A Hole in Texas
- First edition
- Author: Herman Wouk
- Language: English
- Publisher: Little, Brown and Company
- Publication date: April 14, 2004
- Publication place: United States
- Media type: Print (hardcover)
- Pages: 288 pages
- ISBN: 0-316-52590-1
- OCLC: 53019565
- Dewey Decimal: 813/.54 22
- LC Class: PS3545.O98 H65 2004

= A Hole in Texas =

Novel by Herman Wouk

A Hole In Texas is a novel by Herman Wouk. Published in 2004, the book describes the adventures of a high-energy physicist following the surprise announcement that a Chinese physicist (with whom he had a long-ago romance) had discovered the long-sought Higgs boson.

Parts of the plot are based on the aborted Superconducting Super Collider project.

Published by Little, Brown and Company, ISBN 0-316-52590-1.

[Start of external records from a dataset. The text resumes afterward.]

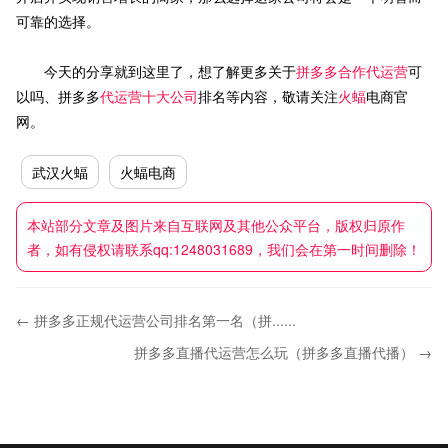
可靠的选择。
今天的分享就到这里了，想了解更多关于
拼多多合作代运营
可
以吗、拼多多
代运营十大公司
排名等内容，敬请关注
火蝠
电商官
网。
武汉火蝠
火蝠电商
本站部分文章及图片来自互联网及其他公众平台，版权归原作
者，如有侵权请联系qq:1248031689，我们会在第一时间删除！
← 拼多多正规代运营公司排名第一名（拼......
拼多多直播代运营怎么玩（拼多多直播代播） →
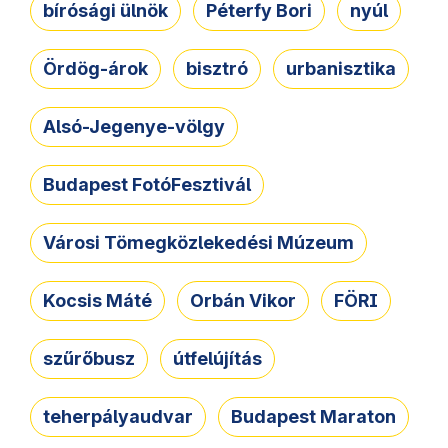
bírósági ülnök
Péterfy Bori
nyúl
Ördög-árok
bisztró
urbanisztika
Alsó-Jegenye-völgy
Budapest FotóFesztivál
Városi Tömegközlekedési Múzeum
Kocsis Máté
Orbán Vikor
FÖRI
szűrőbusz
útfelújítás
teherpályaudvar
Budapest Maraton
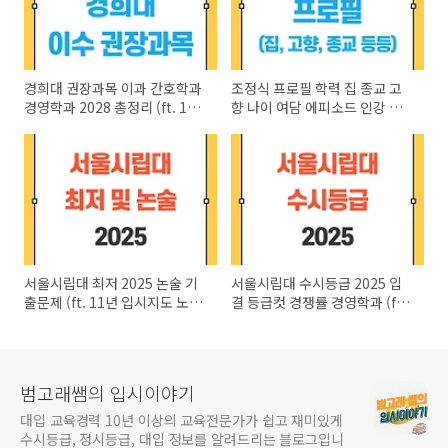
경희대 권장과목 이과 간호학과
조정식 프로필 학력 집 종교 고
경영학과 2028 총정리 (ft. 11
향 나이 여담 에피소드 인강 등
년 입시지도)
총정리
서울시립대 최저 2025 논술 기
서울시립대 수시등급 2025 입
출문제 (ft. 11년 입시지도 노하
결 등급컷 경쟁률 경영학과 (ft.
우)
11년 노하우 꿀팁)
범고래쌤의 입시이야기
대입 교육경력 10년 이상의 교육전문가가 쉽고 재미있게
수시등급, 정시등급, 대입 정보를 알려드리는 블로그입니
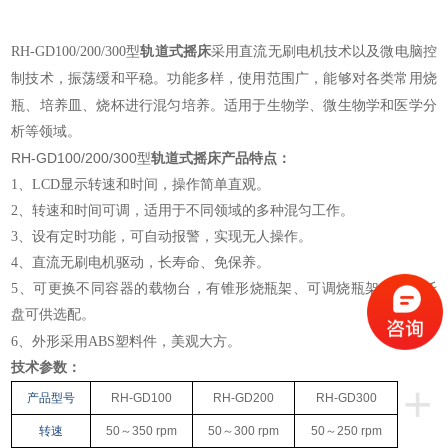
RH-GD100/200/300型
轨道式摇床
采用直流无刷电机技术以及微电脑控
振荡
缓和平稳。功能多样，使用范围广，能够对各类常用烧
制技术，
瓶、培养皿、烧杯进行混匀培养。适用于生物学、微生物学和医学分
析等领域。
RH-GD100/200/300型
轨道式摇床
产品特点：
1、LCD显示转速和时间，操作简单直观。
2、转速和时间可调，适用于不同领域的多种混匀工作。
3、设有定时功能，可自动报警，实现无人操作。
4、直流无刷电机驱动，长寿命、免保养。
5、可更换不同容器的载物台，有锥形烧瓶架、可调烧瓶架、通用托
盘可供选配。
美观大方。
6、外形采用ABS塑料件，
技术参数：
+
产品型号
RH-GD100
RH-GD200
RH-GD300
转速
50～350 rpm
50～300 rpm
50～250 rpm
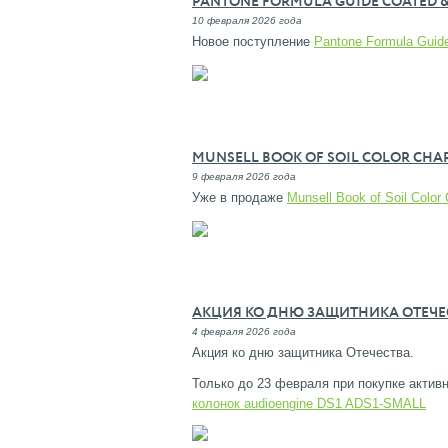
PANTONE FORMULA GUIDE COATED &
10 февраля 2026 года
Новое поступление
Pantone Formula Gui
MUNSELL BOOK OF SOIL COLOR CHART
9 февраля 2026 года
Уже в продаже
Munsell Book of Soil Colo
АКЦИЯ КО ДНЮ ЗАЩИТНИКА ОТЕЧЕ
4 февраля 2026 года
Акция ко дню защитника Отечества.
Только до 23 февраля при покупке активн
колонок audioengine DS1 ADS1-SMALL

==Literary significance and reception==
Kirkus Reviews said that A Hole In Texas was "Ingenious. Absolutely ingenious." Publishers Weekly called it "Occasionally corny but also playful, thoughtful and passionate". The journal Science said that Wouk "accurately depicts science as an often interactive and collegial enterprise", and that the novel offers a "refreshing contrast with the treatments of mad scientists that are so abundant in literature and popular culture." The review in Nature had some criticism, saying that the "scientific explanations are pat and usually come in the form of long e-mails that bog down the plot", that the discussions of the Chinese people "verge on racism", and that the book's ending "falls flat".